Dealer yang terdekat dengan tempat tambal ban adalah dealer khusus kendaraan berjudul Yaya. Saya pikir kerusakan pada motor saya sifatnya generik bahkan saya sudah diberi pesan bapak-bapak tambal ban untuk membeli Ban Dalam 275 Ring 17. Saya pikir hal ini sudah sangat jelas. Masuklah saya ke Dealer Yaya, masih agak sepi tapi saya nekat duduk. Kebetulan ada sang bos dealer Yaya.
Bos : ada yang bisa dibantu...
Saya : Saya mencari ban dalam
Bos : *melambaikan tangan ke anak buahnya* 
Mas X : Gimana mas mau nyari suku cadang apa?

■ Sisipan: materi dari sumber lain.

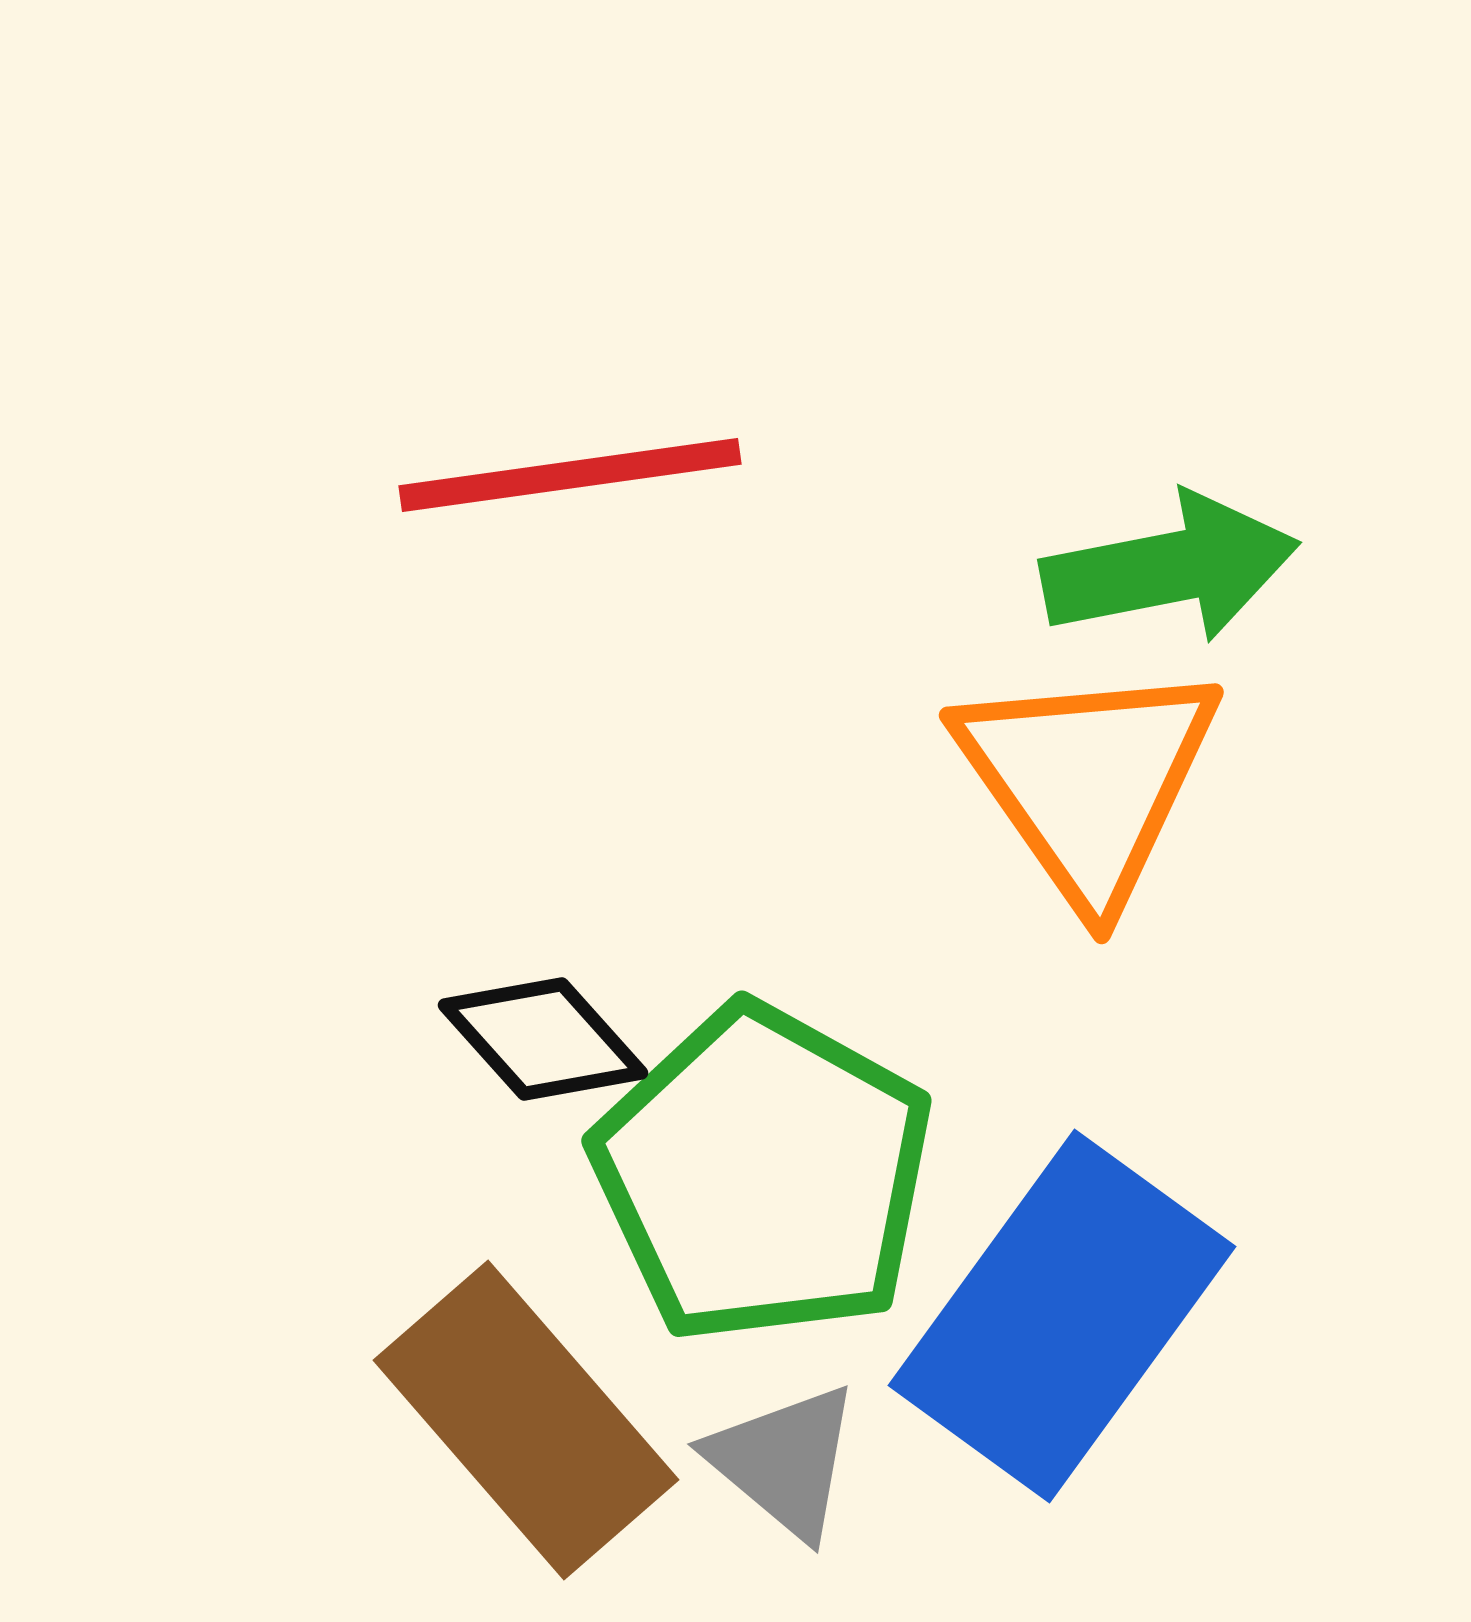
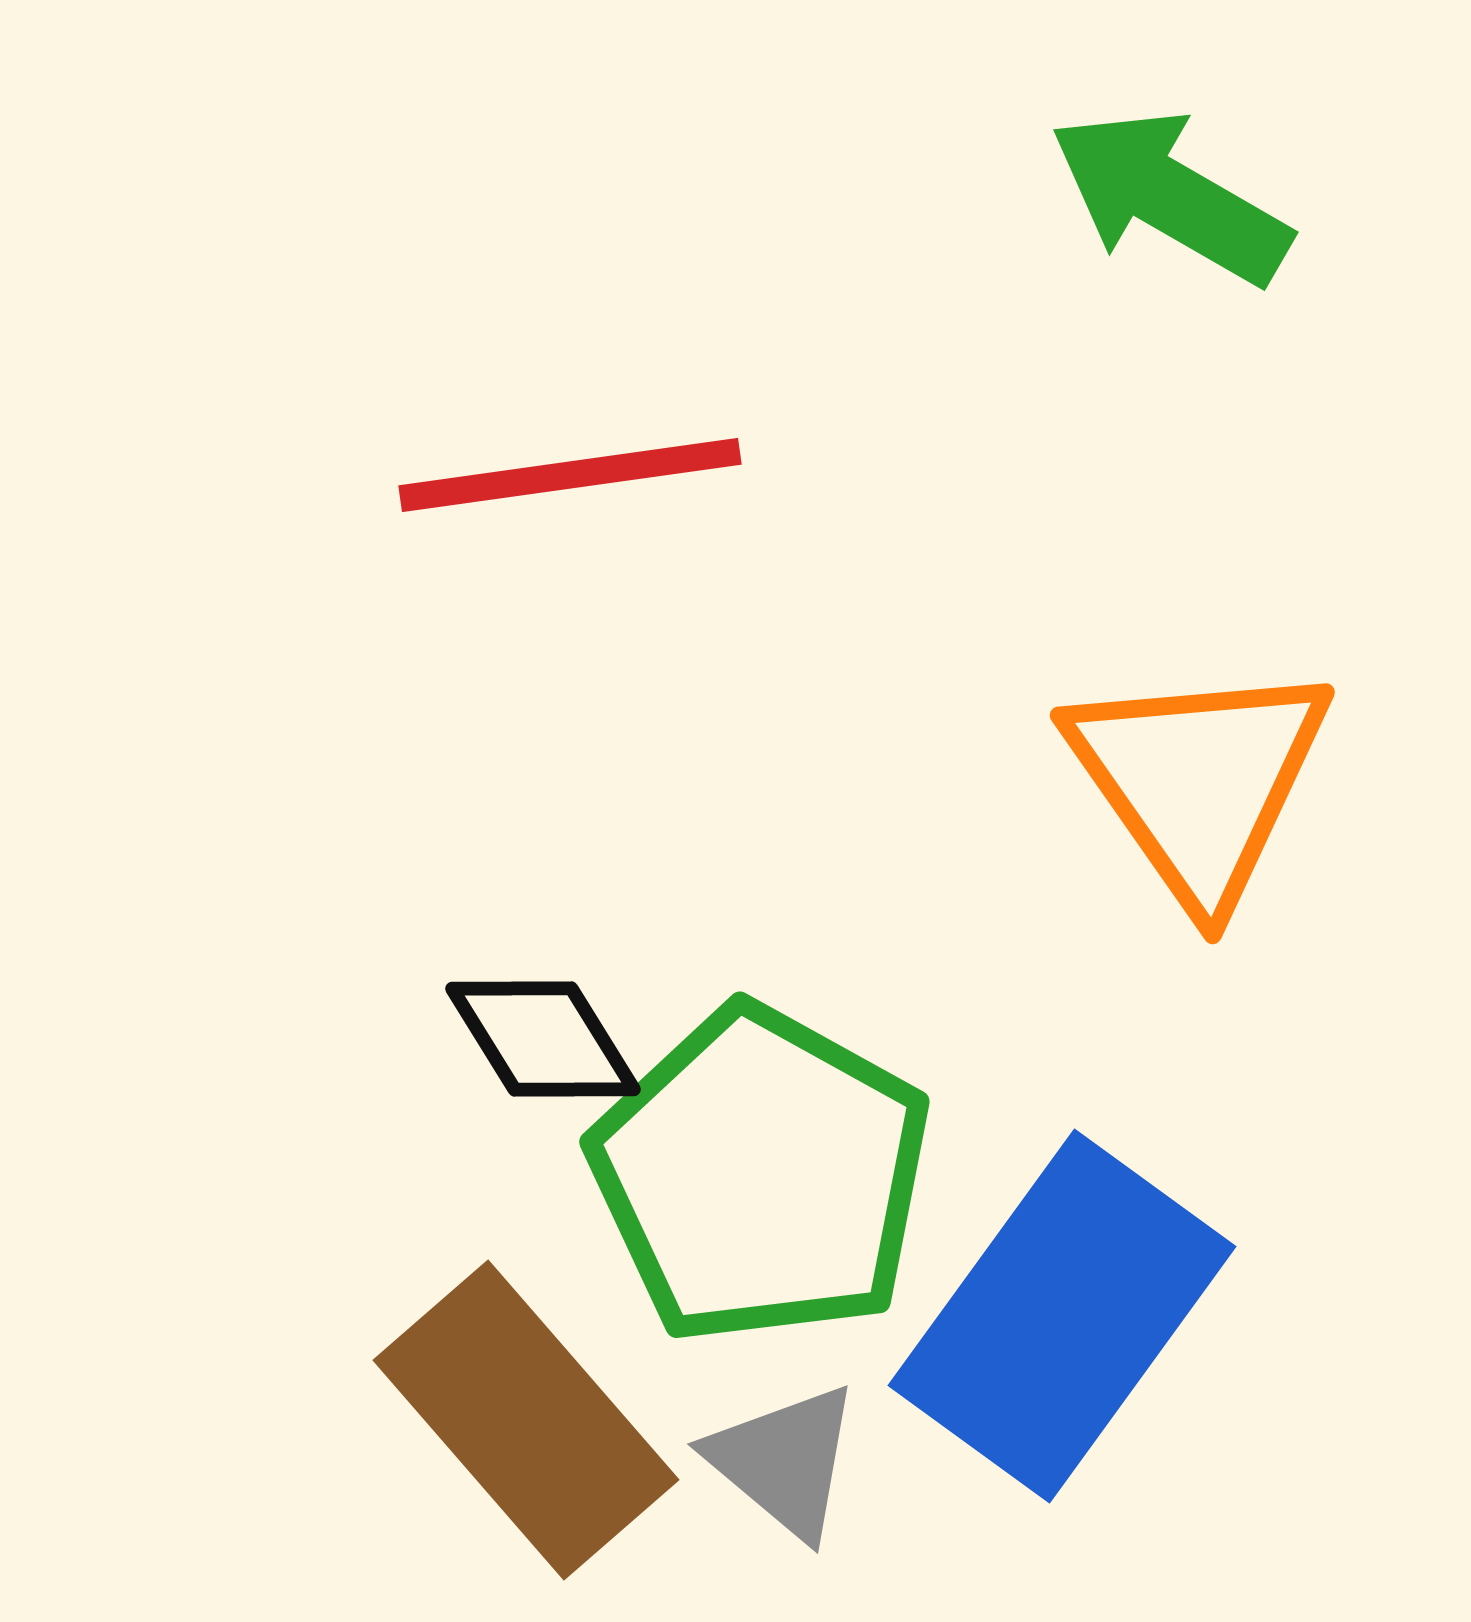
green arrow: moved 371 px up; rotated 139 degrees counterclockwise
orange triangle: moved 111 px right
black diamond: rotated 10 degrees clockwise
green pentagon: moved 2 px left, 1 px down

Saya : Mau nyari ban dalam ukuran 275 ring 17
Mas X : Motornya apa?
Saya : Hoho Pit
Mas X : Ooo...Sebentar mas petugasnya belum datang, sepertinya barangnya ada di belakang
Saya : Harganya berapa?
Mas X : Yaa...sekitar 20an...
*5 Menit kemudian*
Mbak X : Cari apa mas?
Saya : Cari ban dalam 275 ring 17
Mbak X : Motornya apa?
Saya : Hoho
Mbak X : Sebentar yaa masa *ke belakang mungkin ke gudang memeriksa ketersediaan barang*
*datanglah mbak Y*
Mbak Y : Cari apa mas?
Saya : Cari ban dalem, tadi sudah kok...
*datanglah mbak X*
Mbak X : wah gak ada mas, habis.
Saya : waduh...deket sini mana lagi yaa mbak?

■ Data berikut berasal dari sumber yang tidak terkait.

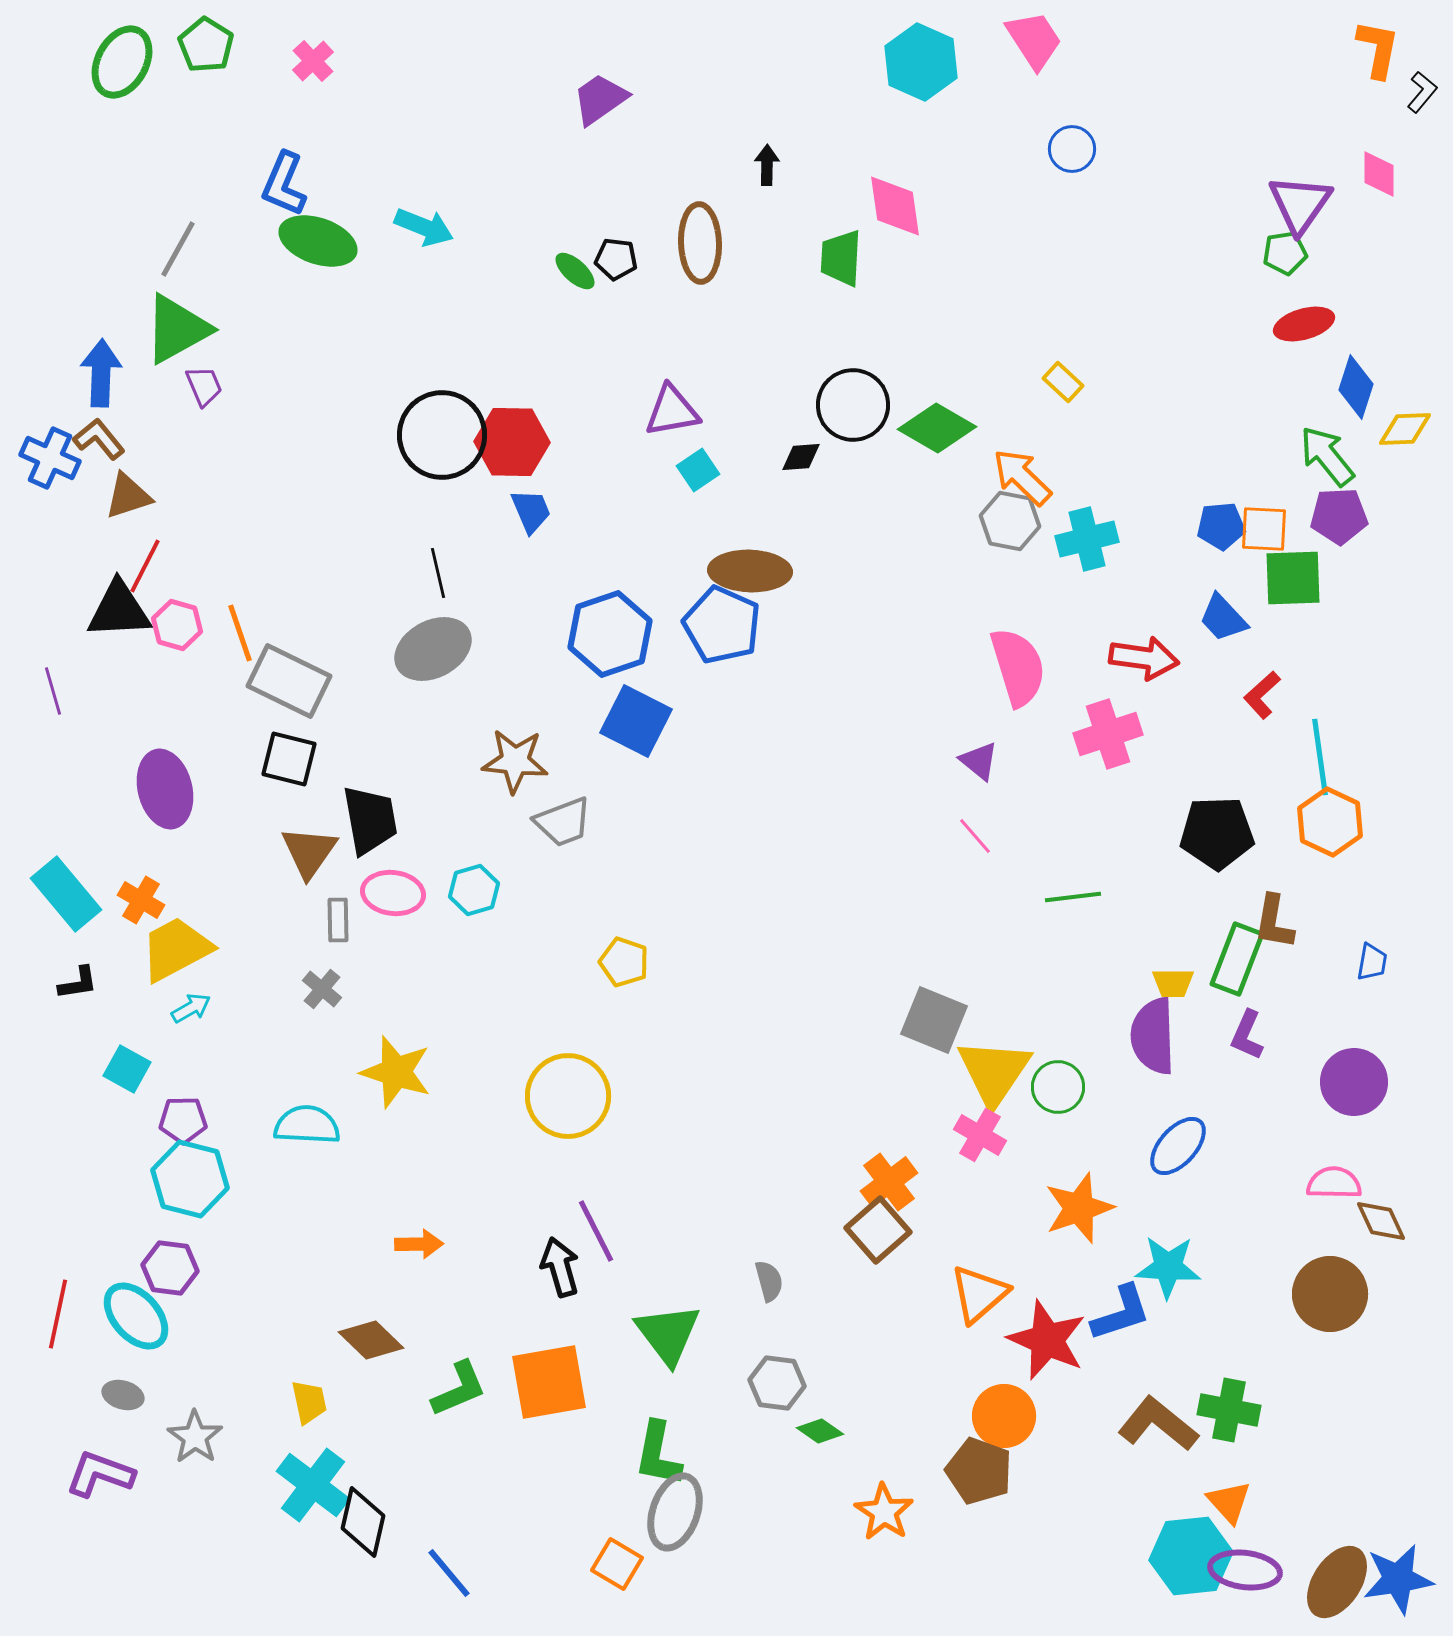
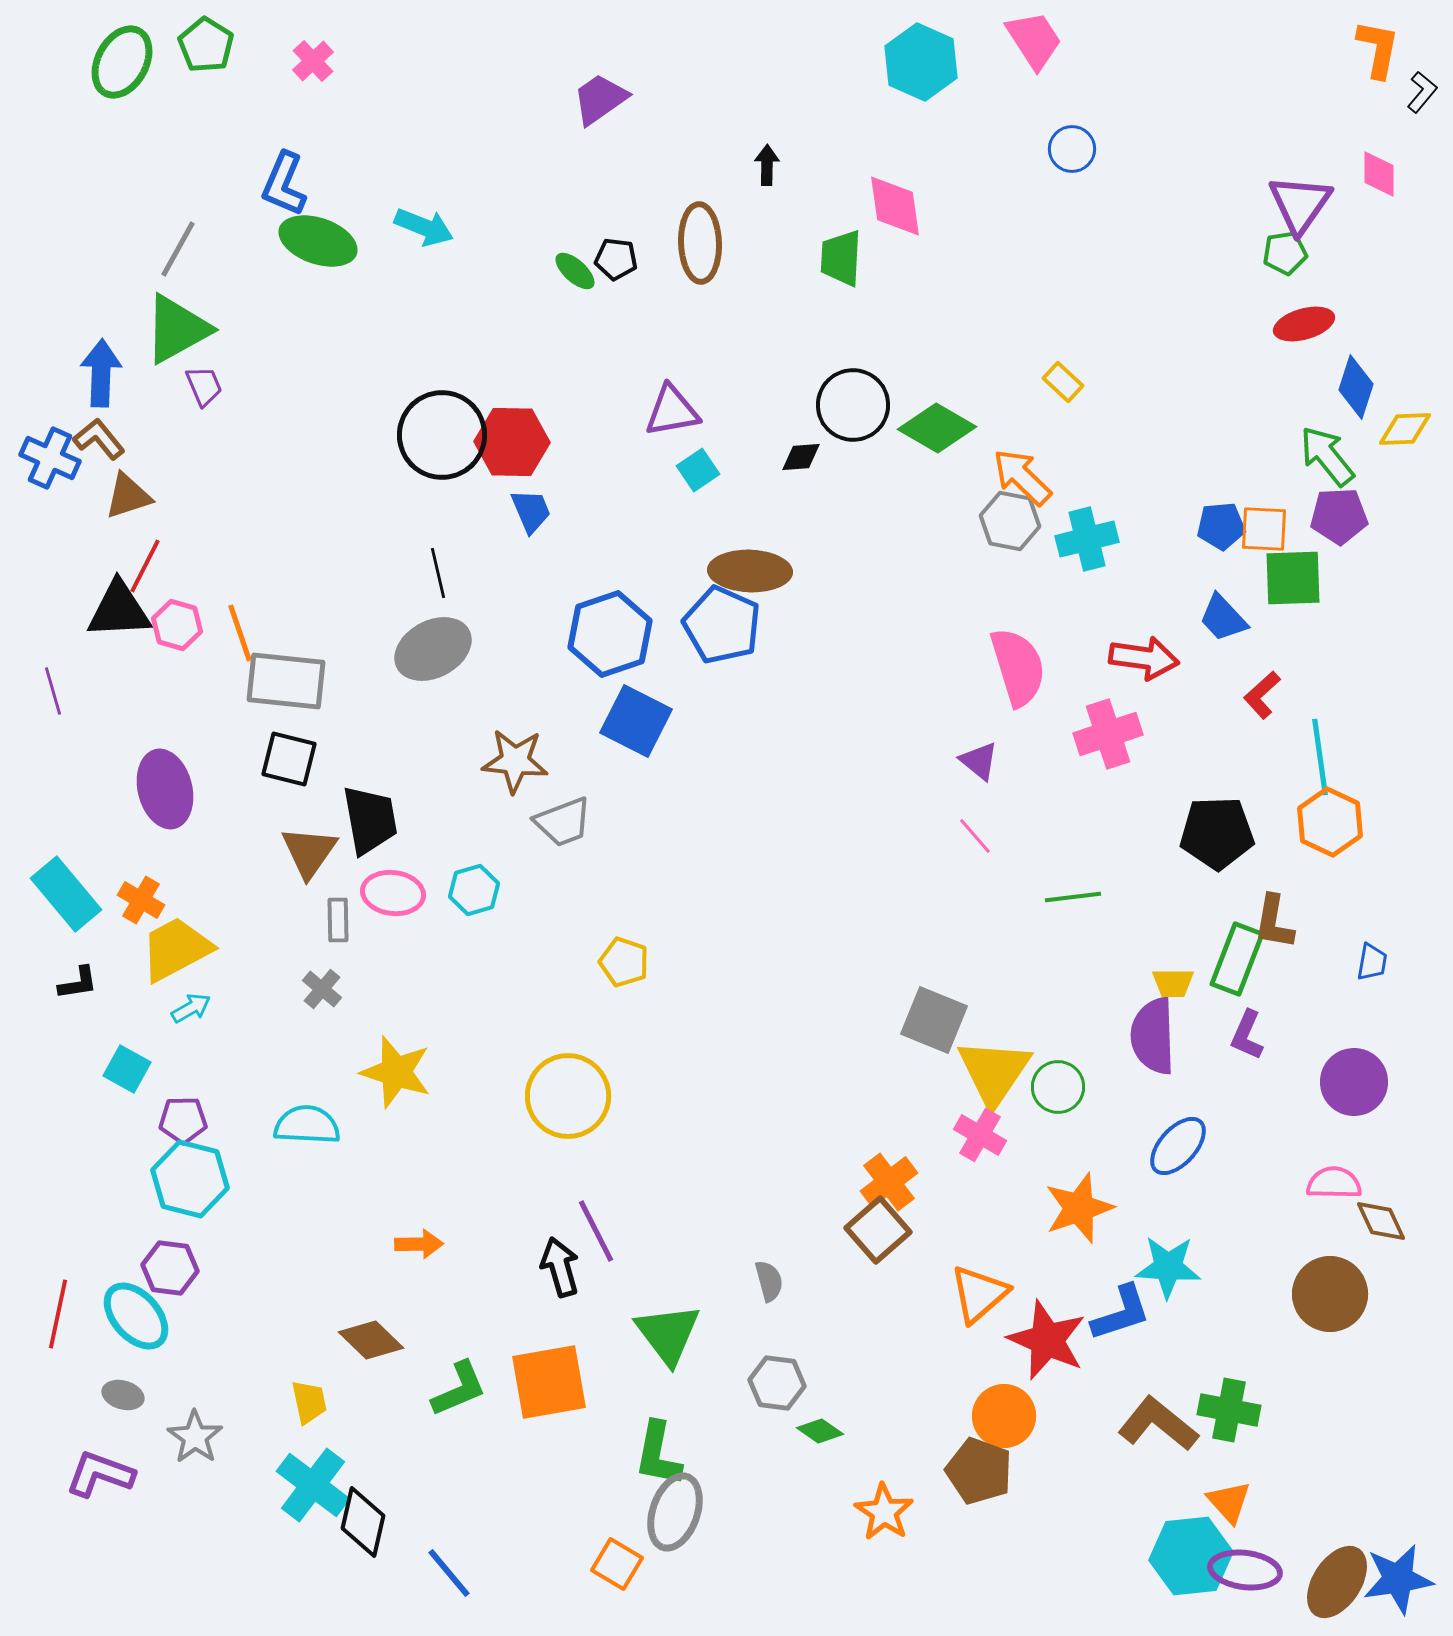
gray rectangle at (289, 681): moved 3 px left; rotated 20 degrees counterclockwise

Mbak X : Disebelah selatan ada Dealer Hoho, deket kok...
Saya : Makasi mbak...

Dalam hati saya, dealer motor sebesar ini tidak ada sistem penjualan semacam Point of Sales (POS) yang bisa memeriksa ketersediaan barang. Hal ini juga sering terjadi saat saya belanja di suatu tempat bertuliskan mart, sering kali saya menanyakan sebuah produk bukannya diberikan solusi tapi disuruh menunggu dan petugas memeriksa barangnya secara fisik di gudang. Pengalaman seperti ini pernah saya ungkapan di Ubuntu-ID Summit 2012 kepada pengembang AhadPOS. Jawaban pengembang AhadPOS hal-hal seperti diatas tidak perlu terjadi karena pada sistem POS bisa memeriksa ketersediaan barang.

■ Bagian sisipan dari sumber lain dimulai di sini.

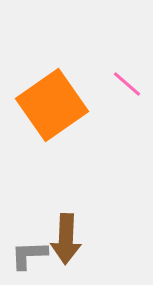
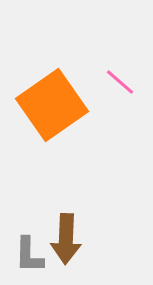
pink line: moved 7 px left, 2 px up
gray L-shape: rotated 87 degrees counterclockwise
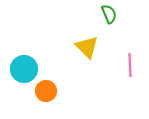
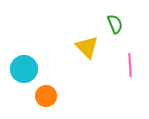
green semicircle: moved 6 px right, 10 px down
orange circle: moved 5 px down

Bisa jadi penyebabnya adalah saya membeli suku cadang generik berupa ban dalam untuk motor Hoho di dealer Yaya. Walaupun dapat mengalaman cukup aneh tapi saya dibayar dengan pengalaman yang menarik dari bapak tambal ban. Usia boleh tua tapi pengalaman penjaminan mutu sangat baik. Terilhat saat saya memberikan suku cadang ban dalam, bapak itu langsung membuka kemasan dan memeriksa suku cadang dengan memastikan bahwa ban dalam tidak bocor. Pengalaman seperti ini tidak pernah saya lihat di Dealer resmi mana pun, suku cadang tersedia langsung pasang tanpa memeriksa jaminan mutunya. Selain itu juga memberikan layanan ekstra yang disesuaikan kebutuhan saya seperti pijakan rem yang sesuai selera dan tekanan angin yang disesuaikan dengan anak muda yang biasanya berboncengan dengan pasangan saat menikmati akhir pekan. Selamat ber-akhir pekan.